Welcome to Kitchen Kat!

I love writing. I love food. Those are two interests that have stayed constant throughout my life. So why not combine the two? Perfect! Trying out different food is like almost like traveling; you get to experience different smells, tastes, and atmospheres. It brings a bit of the culture to you, even if you didn't leave your home. This blog explores Portland restaurants (plus any notable ones I encounter on vacation), recipes that worked out exceptionally for me, plus any other epicurean delights that come my way. Put any reservations aside, now it's time to chow down on some food for thought....

Sunday, November 18, 2007

Oy!

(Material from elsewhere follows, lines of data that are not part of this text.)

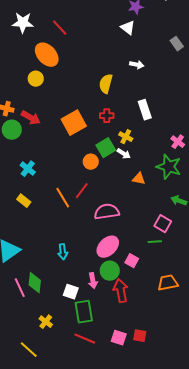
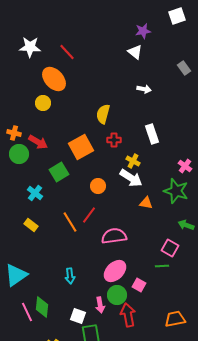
yellow semicircle: (106, 84) -> (103, 114), moved
green square: (106, 148) -> (59, 172), moved
white arrow: (124, 154) -> (131, 178), size x1.6
orange trapezoid: (168, 283) -> (175, 319), moved

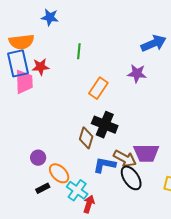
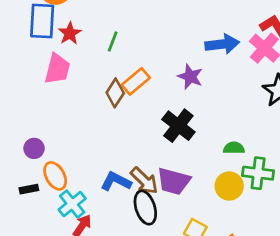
green line: (79, 51) -> (113, 42), moved
red star: (41, 67) -> (70, 33), turned 30
pink trapezoid: (24, 82) -> (57, 69), moved
black cross: (105, 125) -> (178, 126), moved
brown diamond: (86, 138) -> (115, 93), moved

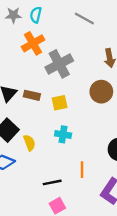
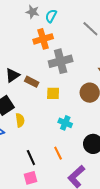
cyan cross: (63, 134) -> (65, 123), moved
orange line: (82, 170) -> (58, 153), turned -40
black line: (52, 182) -> (31, 158), turned 63

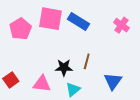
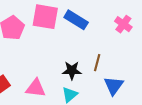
brown line: (87, 61) -> (97, 63), moved
black star: (64, 68) -> (72, 70), moved

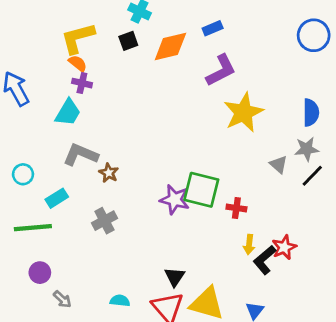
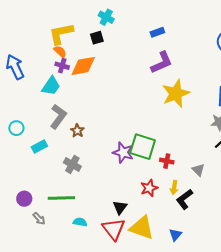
orange diamond: (170, 47) -> (83, 66), moved
gray L-shape: (81, 155) -> (58, 117), turned 100
gray triangle: (279, 164) -> (198, 170), moved
gray cross: (104, 221) -> (72, 164), turned -36
green line: (33, 228) -> (61, 198), moved
red star: (284, 247) -> (149, 188), moved

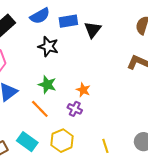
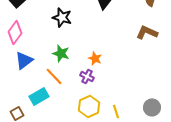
yellow hexagon: (62, 141) -> (89, 106), moved
cyan rectangle: (27, 142) -> (39, 96), moved, turned -66

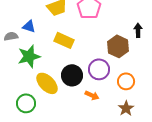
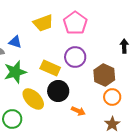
yellow rectangle: (64, 40) -> (50, 68), moved
brown hexagon: (118, 46) -> (104, 75), moved
purple circle: (99, 69) -> (75, 57), moved

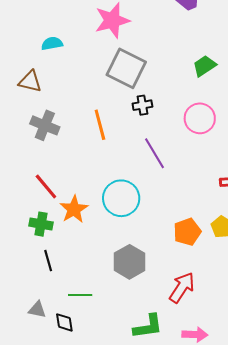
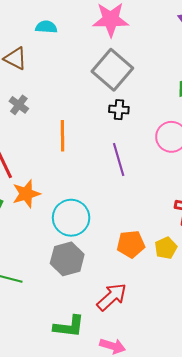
gray cross: (45, 125) -> (19, 105), size x0.7
orange line: (100, 125) -> (62, 136), moved
cyan circle: (121, 198) -> (71, 218), moved

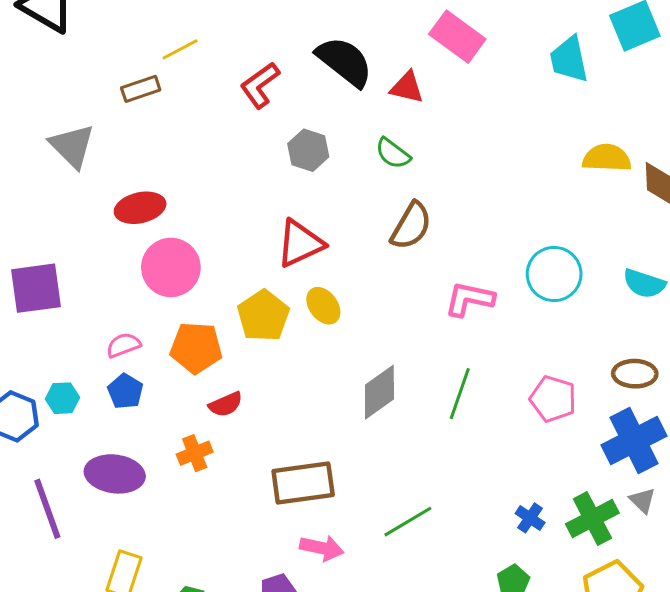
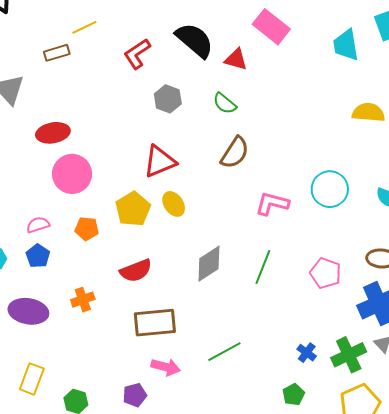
orange pentagon: (196, 348) -> (87, 229), size x0.7
red semicircle: (226, 404) -> (136, 271), moved, size x1.4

I made bagels.














My co-worker has his own bread blog now (http://www.yeastybeasty.wordpress.com), and perusing through it, I noticed a recipe for bagels. It didn't look too difficult, so I decided that would be my project for the weekend.

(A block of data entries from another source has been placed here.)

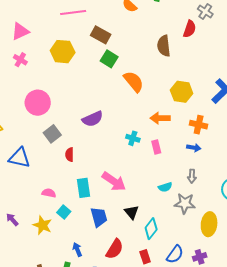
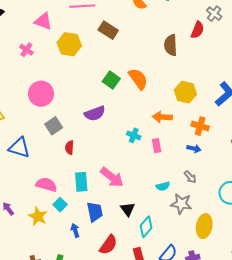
pink triangle: (20, 31) -> (43, 21), moved, turned 42
green square: (109, 59) -> (111, 80), moved
gray arrow: (192, 176) -> (190, 177), turned -48
pink semicircle: (49, 193) -> (46, 185), size x1.5
blue arrow: (77, 249) -> (75, 230), moved

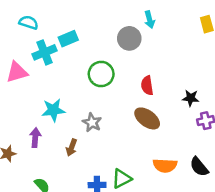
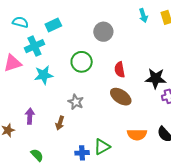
cyan arrow: (150, 20) -> (143, 15), moved
cyan rectangle: (68, 39) -> (53, 25), moved
black star: (191, 98) -> (156, 78), size x1.5
cyan star: (53, 110) -> (44, 75), moved

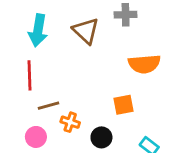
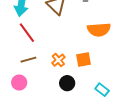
red line: (30, 75) -> (27, 33), moved, turned -35
orange cross: (70, 122) -> (58, 60), moved, turned 32

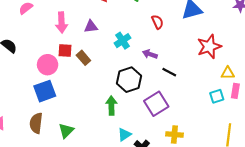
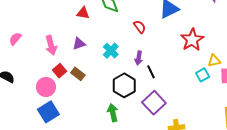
red square: (65, 51) -> (59, 71), turned -32
purple arrow: (150, 54) -> (139, 58), turned -88
black line: (169, 72) -> (151, 72), moved, turned 48
cyan square: (217, 96) -> (203, 75), moved

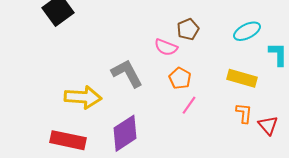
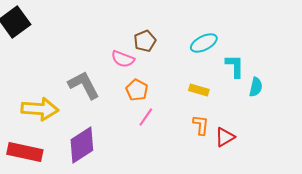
yellow rectangle: (242, 78) -> (199, 90), size x0.7
red triangle: (268, 125) -> (225, 137), turned 40

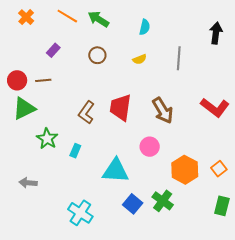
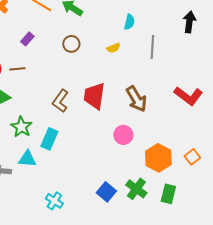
cyan semicircle: (145, 27) -> (129, 22), moved
cyan rectangle: (75, 151) -> (49, 139), size x1.5
cyan triangle: (115, 171) -> (27, 159), moved, size x0.7
green rectangle: (222, 206) -> (168, 194), moved
cyan cross: (80, 213) -> (54, 201), size x0.7

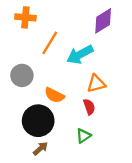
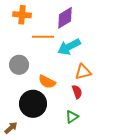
purple diamond: (103, 21) -> (65, 18), moved
orange line: (50, 43) -> (43, 37), turned 60
brown arrow: (40, 149) -> (11, 128), moved

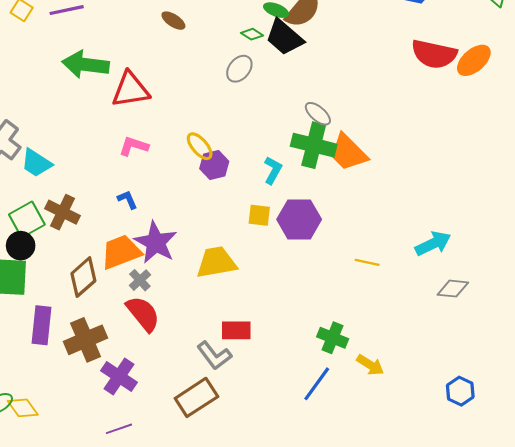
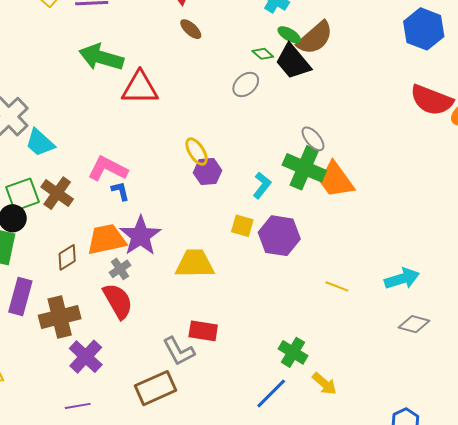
pink L-shape: (134, 146) -> (108, 169), moved, size x1.4
brown diamond: (83, 277) -> (67, 257), size x0.7

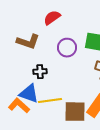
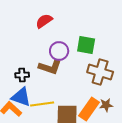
brown L-shape: (28, 42) -> (50, 67), moved
black cross: (40, 72) -> (22, 75), moved

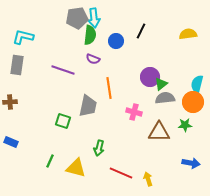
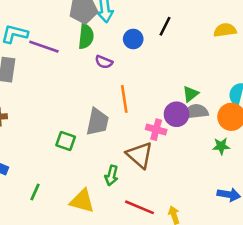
green semicircle: (90, 35) -> (86, 36), moved
purple line: (63, 70) -> (44, 47), moved
purple circle: (150, 77) -> (177, 114), moved
brown triangle: (159, 132) -> (140, 155), moved, turned 40
green line: (50, 161) -> (35, 192), moved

You need to start the night before in order to have them ready for breakfast. I'm not going to narrate much, look at his blog for the actual instructions.


So here we go:
Friday Night: I mixed, kneaded, and shaped the bagels. After that, they go in the refrigerator overnight.



***

Saturday Morning: First, I boil them.














Next, I bake them:


Finally, it's time to slice and eat them.


3 comments:

Megan said...

so, how were they? how do they compare to bagels in town?

Michelle Lasley said...

Those look great!

I was a little confused on your friend's instructions. The first instructions, is that creating the sponge?

Great job!

Laura said...

They turned out great! The kind I had in Montreal were a bit lighter, so I'm guessing that might be more authentic, but these are definitely as good as any in Portland.
Don't worry about the term "sponge," it is just the first step in the dough creation process. Make the "sponge," as instructed, and then follow the directions as written, i.e. add more flour to it, honey, more yeast, etc.